As much a repository of culture and art as it is a space for conducting local governance, the new Campbell River Indian Band office was opened Monday with a traditional blessing, songs and a tour.

“Going back, the first administration building in the 1970s and 80s was 700 square feet,” Chief Bob Pollard said following songs and dances performed by the Laich-kwil-tach Cultural Group.

“Our accounting department is bigger than the whole staff was then. Our next building was 4,000 square feet, and we’ve outgrown that now.”

The new building, constructed on band territory between the Island Highway and 16th Avenue, is a two-storey monument to a culture bridging the past and future.

Built by Ketza Pacific, it features cedar post-and-beam construction as well as plenty of glass and decorative metal facing in culturally meaningful designs created by Mark Henderson.

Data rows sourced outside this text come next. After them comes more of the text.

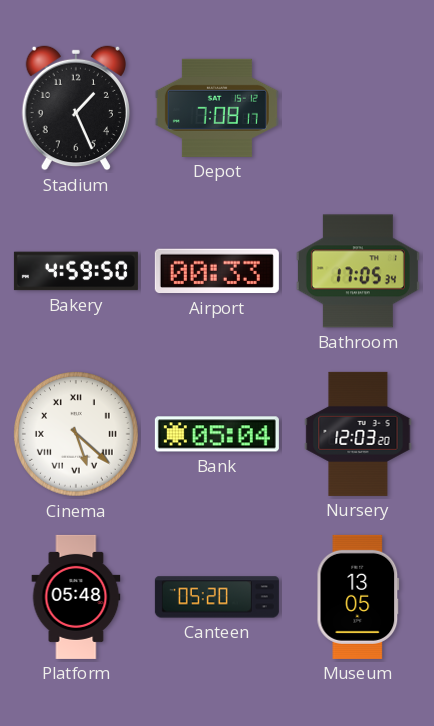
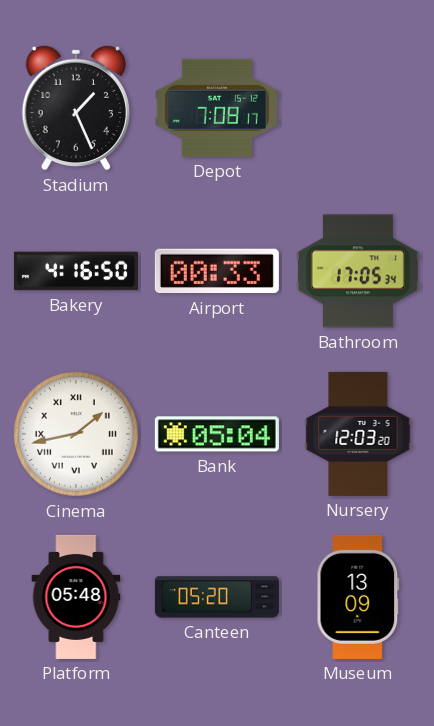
Bakery: 4:59 -> 4:16
Cinema: 5:22 -> 1:43
Museum: 13:05 -> 13:09
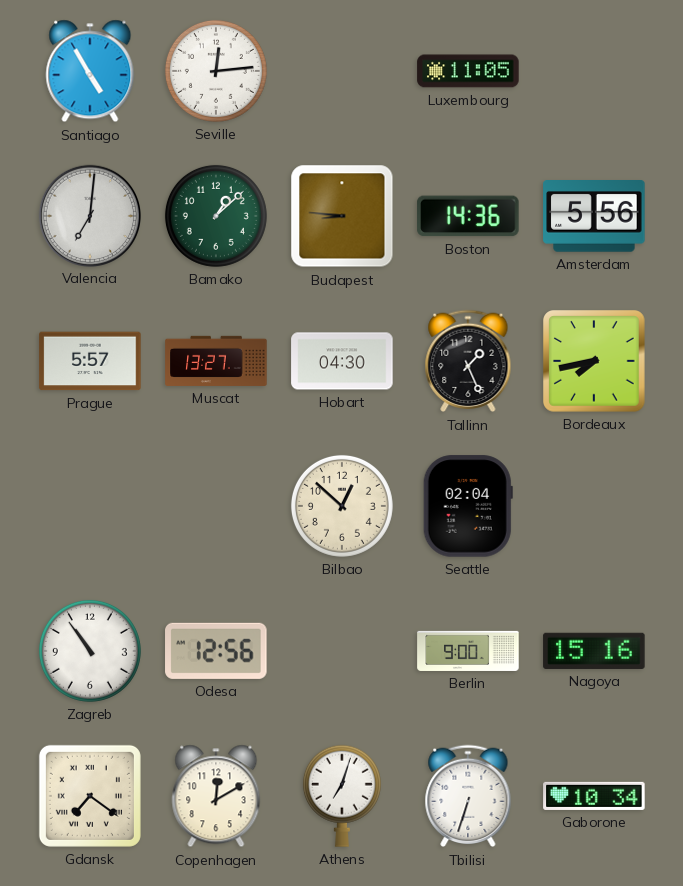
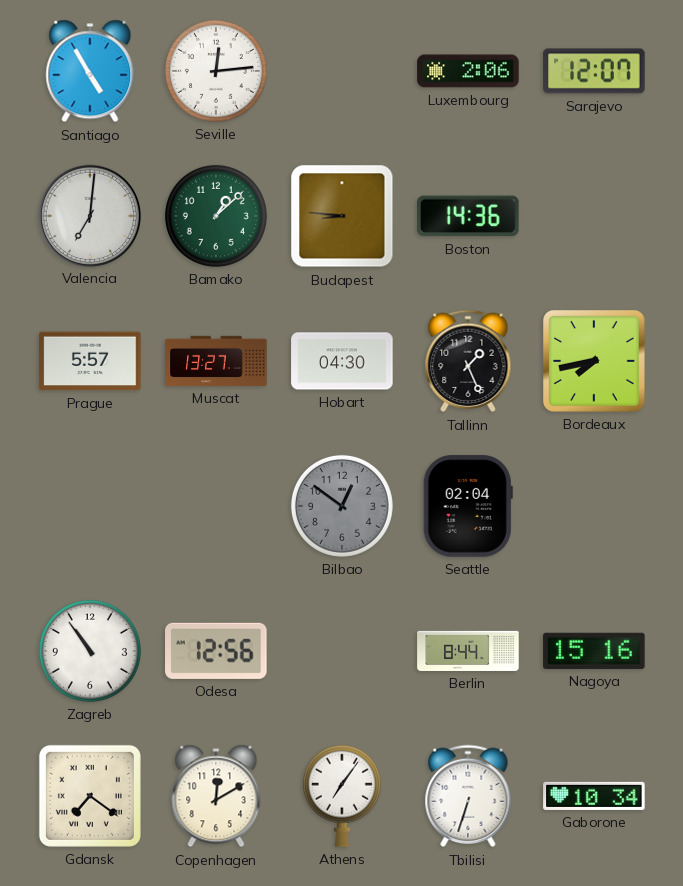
Luxembourg: 11:05 -> 2:06
Sarajevo: none -> 12:07
Amsterdam: 5:56 -> none
Bilbao: 12:52 -> 12:51
Bilbao dial: cream -> grey
Berlin: 9:00 -> 8:44
Athens: 7:03 -> 7:06
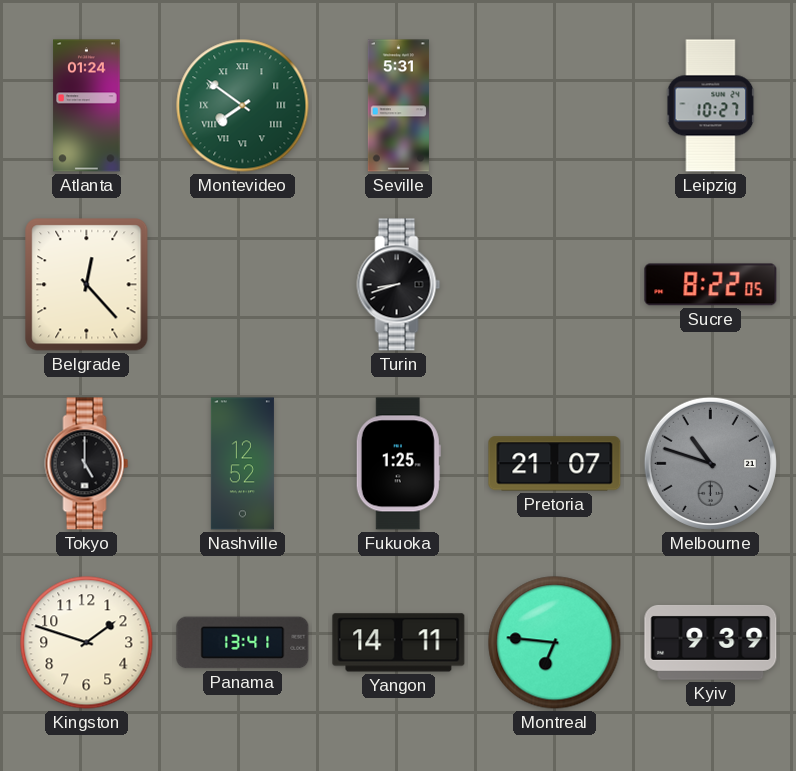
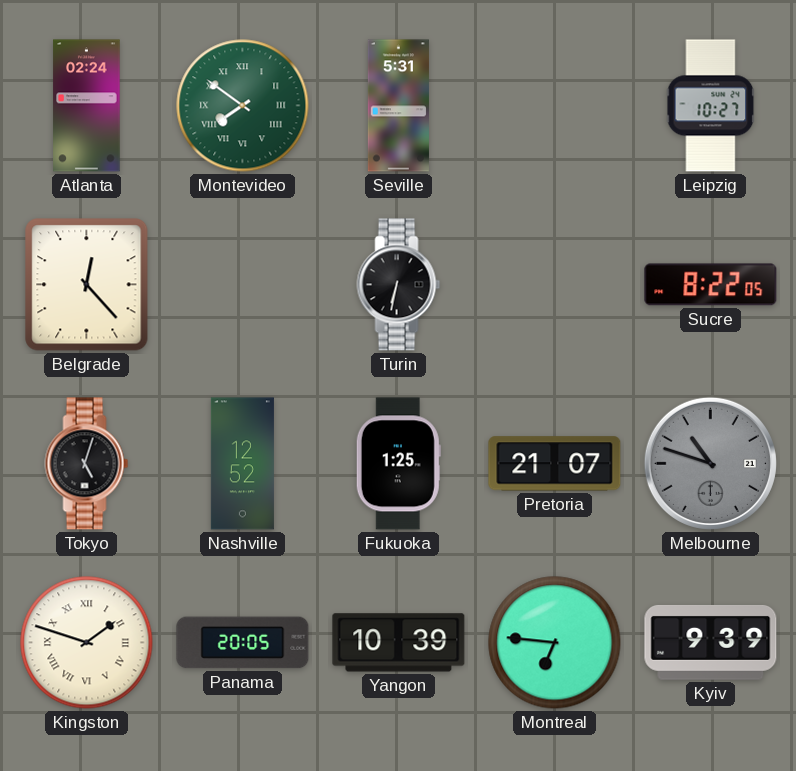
Atlanta: 01:24 -> 02:24
Turin: 8:42 -> 6:32
Tokyo: 5:00 -> 5:03
Kingston numerals: Arabic -> Roman
Panama: 13:41 -> 20:05
Yangon: 14:11 -> 10:39
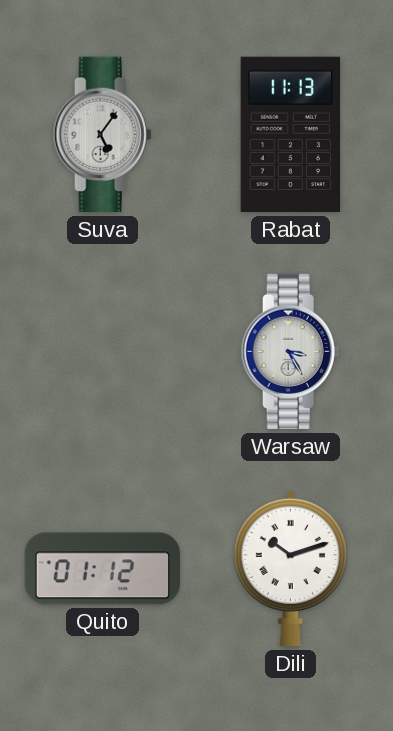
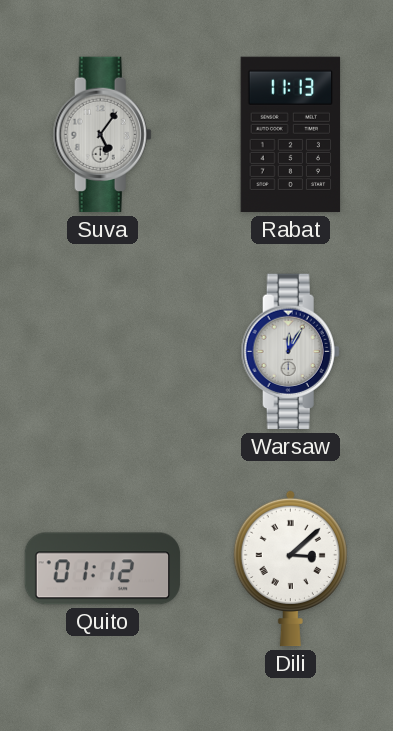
Warsaw: 3:25 -> 12:05
Dili: 10:12 -> 3:08
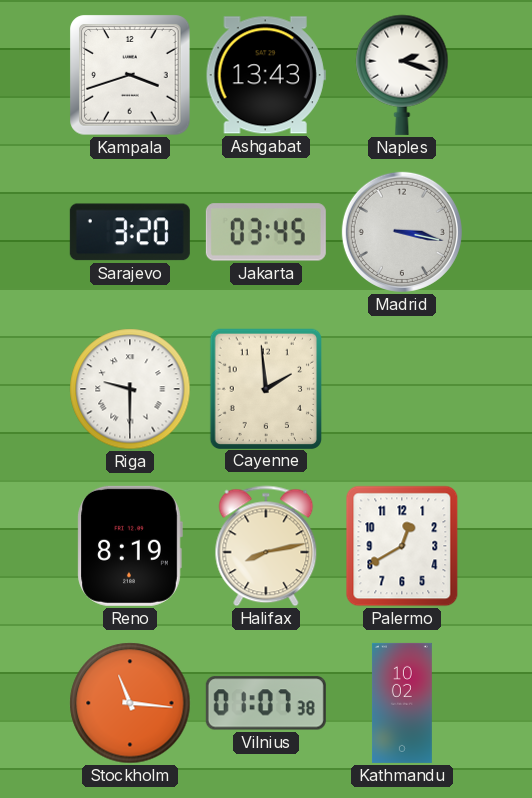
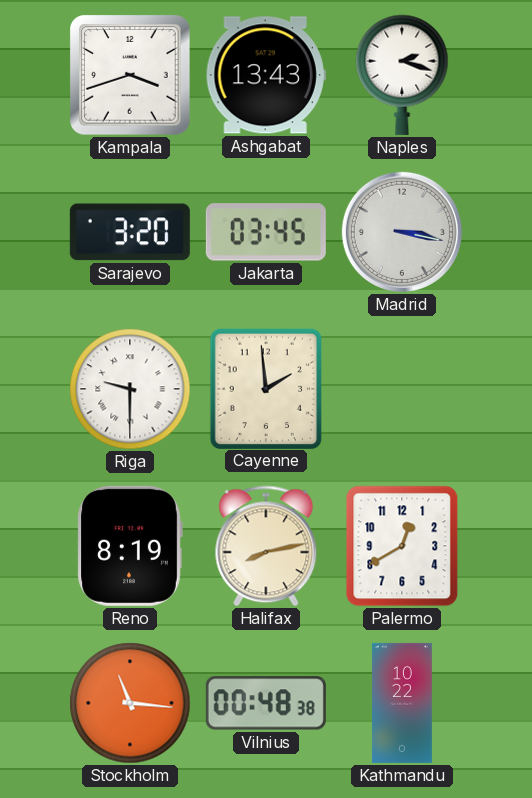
Vilnius: 01:07 -> 00:48
Kathmandu: 10:02 -> 10:22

“I was honoured when I was approached to do these designs for the band office,” Mark Henderson told the audience.

“I picked the thunderbird and the eagle. The thunderbird is the main crest of our people here amongst the Laich-kwil-tach tribe. You saw, when we blessed the building here, we used eagle down. It represents peace amongst all our people, blessings and a good future for the building.”

Other cultural art pieces, largely designed by members of the Henderson family, adorn the outside and the inside of the new offices.

A huge, vertical painting is hung above the second-floor elevator entrance, and the double doors into the council meeting room are hung with four original coppers designed by Greg Henderson signifying the crests of the families of the Campbell River First Nation, said band councillor Dean Drake.

Inside that council room is perhaps the most breathtaking artwork, a huge board table carved and painted in three dimensions by Junior Henderson and covered with a heavy glass top.

“These pieces reflect the important commitment to Laich-kwil-tach culture and tradition mingled with state-of-the-art technical and operational facilities,” band manager Ken Cooper said.

The table was given its own blessing, in a private event for the community’s elders.